Но дни и в мирные и в кровавые годы летят как стрела, и молодые Турбины[7] не заметили, как в крепком морозе наступил белый, мохнатый декабрь. О, елочный дед наш, сверкающий снегом и счастьем! Мама, светлая королева, где же ты?[8]

Через год после того, как дочь Елена[9] повенчалась с капитаном Сергеем Ивановичем Тальбергом[10], и в ту неделю, когда старший сын, Алексей Васильевич Турбин[11], после тяжких походов, службы и бед вернулся на Украину в Город[12], в родное гнездо, белый гроб с телом матери снесли по крутому Алексеевскому спуску на Подол, в маленькую церковь Николая Доброго[13], что на Взвозе.

Когда отпевали мать, был май, вишенные деревья и акации наглухо залепили стрельчатые окна. Отец Александр[14], от печали и смущения спотыкающийся, блестел и искрился у золотеньких огней, и дьякон, лиловый лицом и шеей, весь ковано-золотой до самых носков сапог, скрипящих на ранту, мрачно рокотал слова церковного прощания маме, покидающей своих детей.

Алексей, Елена, Тальберг и Анюта, выросшая в доме Турбиной, и Николка[15], оглушенный смертью, с вихром, нависшим на правую бровь, стояли у ног старого коричневого Святителя Николы. Николкины голубые глаза, посаженные по бокам длинного птичьего носа, смотрели растерянно, убито. Изредка он возводил их на иконостас, на тонущий в полумраке свод алтаря, где возносился печальный и загадочный старик Бог, моргал. За что такая обида? Несправедливость? Зачем понадобилось отнять мать, когда все съехались, когда наступило облегчение?
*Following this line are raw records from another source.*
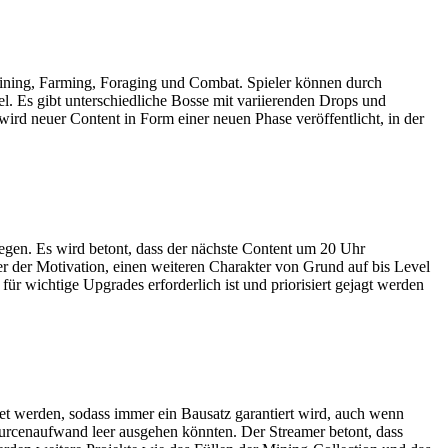
Mining, Farming, Foraging und Combat. Spieler können durch
l. Es gibt unterschiedliche Bosse mit variierenden Drops und
ird neuer Content in Form einer neuen Phase veröffentlicht, in der
egen. Es wird betont, dass der nächste Content um 20 Uhr
r der Motivation, einen weiteren Charakter von Grund auf bis Level
r wichtige Upgrades erforderlich ist und priorisiert gejagt werden
t werden, sodass immer ein Bausatz garantiert wird, auch wenn
sourcenaufwand leer ausgehen könnten. Der Streamer betont, dass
Улетающий в черное, потрескавшееся небо Бог ответа не давал, а сам Николка еще не знал, что все, что ни происходит, всегда так, как нужно, и только к лучшему.

Отпели, вышли на гулкие плиты паперти и проводили мать через громадный город на кладбище, где под черным мраморным крестом давно уже лежал отец. И маму закопали. Эх... эх...


___________

Много лет до смерти, в доме № 13 по Алексеевскому спуску, изразцовая печка в столовой грела и растила Еленку маленькую, Алексея старшего и совсем крошечного Николку. Как часто читался у пышущей жаром изразцовой площади «Саардамский Плотник»[16], часы играли гавот[17], и всегда в конце декабря пахло хвоей, и разноцветный парафин горел на зеленых ветвях. В ответ бронзовым, с гавотом, что стоят в спальне матери, а ныне Еленки, били в столовой черные стенные башенным боем. Покупал их отец давно, когда женщины носили смешные, пузырчатые у плеч рукава. Такие рукава исчезли, время мелькнуло, как искра, умер отец-профессор, все выросли, а часы остались прежними и били башенным боем. К ним все так привыкли, что, если бы они пропали как-нибудь чудом со стены, грустно было бы, словно умер родной голос и ничем пустого места не заткнешь. Но часы, по счастью, совершенно бессмертны[18], бессмертен и Саардамский Плотник, и голландский изразец, как мудрая скала, в самое тяжкое время живительный и жаркий.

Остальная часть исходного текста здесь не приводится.